Nick shook his head. “I didn’t save him. Michael still killed him.”

Harper leaned forward and put her elbows on her knees. “But not before Father Storey woke and tell you how much he loved you. You understand? You were very love. You are not no bad boy.”

Nick looked so disconsolate she had to get up and kiss his head and give him a squeeze.

When she let go of him he was at least not crying anymore. She said, “Do you think that can with meat still good?”

“It was never good. But we can probably eat it.”

Harper gathered up the Spam and condensed milk in both arms. When she turned around, Nick stood before her, wearing the locket around his neck and holding the Portable Mother open wide. She nodded in approval and dropped the cans inside.

They slid themselves out into the darkness and started back the way they had come. They had not gone more than a hundred feet, though, when Harper heard the whine and roar of a big and familiar engine, a sound that made her insides clump nervously together. She grabbed Nick’s shirtsleeve and pulled him down to a crouch behind a Virgin Mary.

The orange plow rumbled past out in the street, spoiling the night with its diesel stink. It moved slowly and a searchlight mounted to the top of the cab dipped and swayed, flashing over the stone wall and into the graveyard. Ten-foot-long shadows of angels and crosses lunged across the grass toward Harper, then retreated. She let out an unsteady breath.

Still out there. Still looking. He knew what they had fled in. Maybe he knew they hadn’t gone far. A fire truck was not the world’s most discreet getaway car.

She turned to look at Nick—and was surprised to find the boy grinning broadly. He wasn’t peering toward the street, but instead was staring intently across the gravel road that bordered the back of the cemetery, watching something in the high, tangled undergrowth. Harper saw ferns twitch as something slipped away.
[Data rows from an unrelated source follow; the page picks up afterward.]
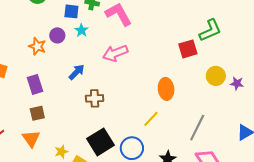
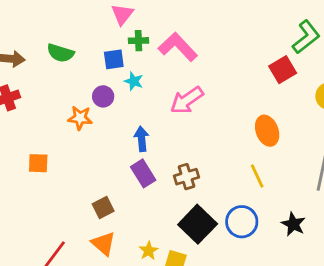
blue arrow: (77, 72) -> (142, 139), turned -36
purple rectangle: (35, 84) -> (143, 173), moved
brown cross: (95, 98) -> (186, 177), moved
yellow line: (151, 119) -> (257, 176), turned -54

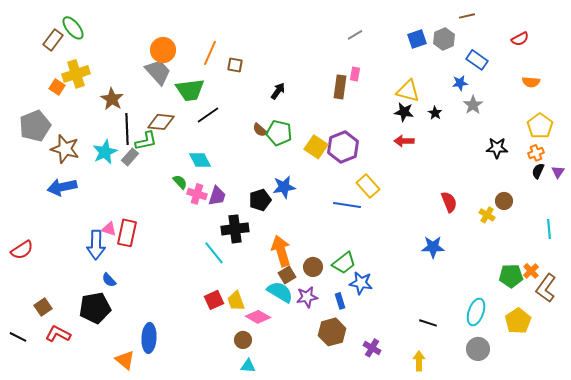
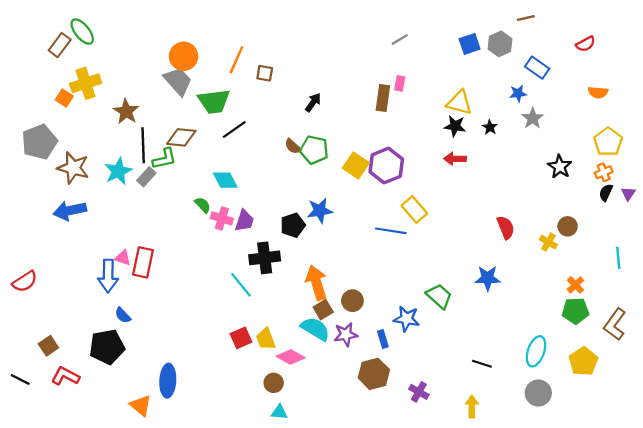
black star: (497, 148) -> (560, 167), turned 30
green trapezoid: (344, 263) -> (439, 296), moved, turned -100
orange cross: (531, 271) -> (575, 285), moved

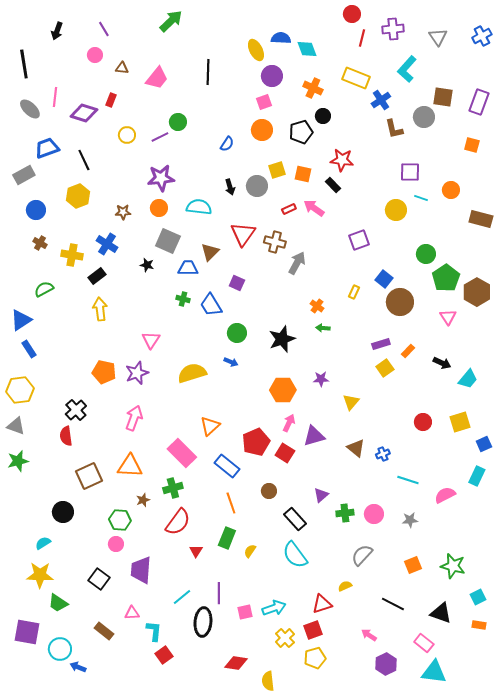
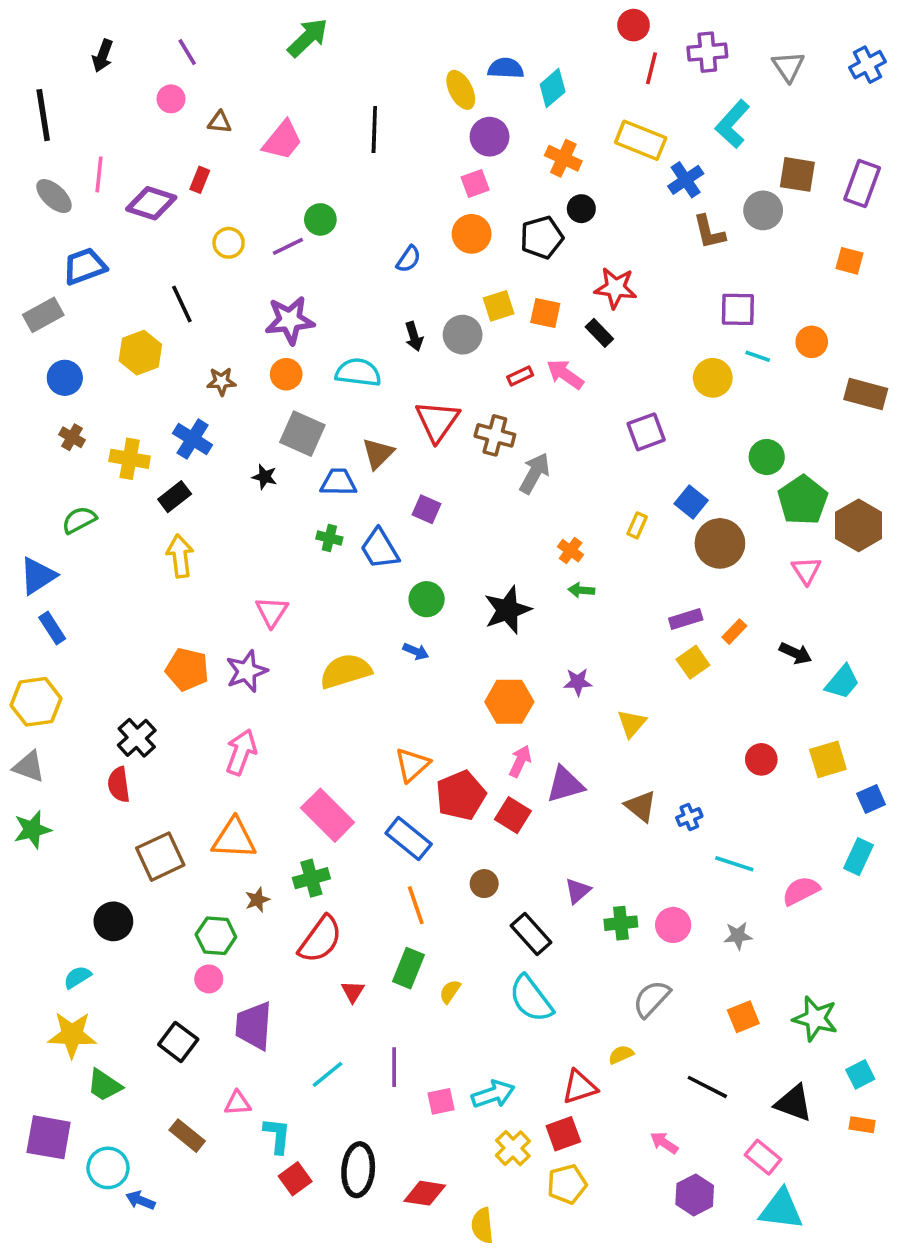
cyan diamond: (307, 49) -> (553, 88), turned 70
black line: (84, 160) -> (182, 304), moved
orange triangle: (210, 426) -> (412, 765), moved
black ellipse: (203, 622) -> (358, 1170), moved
“What?” she asked him with her hands.

“The cat,” he told her. “I just saw the cat. It survived the winter, too.”





4


Harper was prepared to step between Allie and Nick, was ready for threats, tears, and flying furniture. But Allie did not seem even a little surprised to see the Portable Mother again, or to find Nick wearing her locket. When they reentered the office, Allie sat on the edge of the couch, rubbing her face with both hands. She looked at them with blurred eyes and asked no questions. Harper took a can of Spam out of her carpetbag and hunted in the cupboard for something to spread it on. She discovered a box of saltines and felt a twang of gratitude that approached the spiritual.

Nick planted himself in front of Allie, chin stuck out, waiting for her to say something. She did, at last, finger-spelling only: “I guess you can wear it. I thought it would make you look like a little girl, but at least you’re a cute girl.”

Harper found a cassette, the Rolling Stones’ Aftermath, and punched it in the cassette player. Mick Jagger warned his baby, baby, baby that she was out of time. Just about, Harper thought.

Harper gave Allie the shorter version of what Nick had told her in the tomb, while she spread gelatinous Spam on crackers. Allie did not interrupt or cross-examine. When Harper had finished and they were all sitting on the couch together, eating pasty meat, Allie used her fingers to say, “I can’t believe you fell for Mike’s BS about fingerprints. That’s pretty dumb even for you.”

Nick said, “I know. But by the time I started to think Michael was wrong about fingerprints, there was snow on the ground, and no one could leave camp, so there was no way for me to bring anything back without leaving footprints. Besides. You were the dummy who told me when they found the thief, Ben was going to cut off his hands in front of the whole camp.”

She nodded. “Don’t sweat it. You’re just nine. You’re supposed to be dumb. I’m seventeen. What’s my excuse?”

When had Allie turned seventeen, Harper wondered, and then it crossed her mind she had missed her own birthday, four weeks before.

“How long will the Spam hold out?” Allie asked. She slurred a little. Her upper lip was ugly, split in two halves where Jamie had slashed her mouth. Harper needed to poke around for a needle and thread.

“We’ve only got two cans so . . . not long.”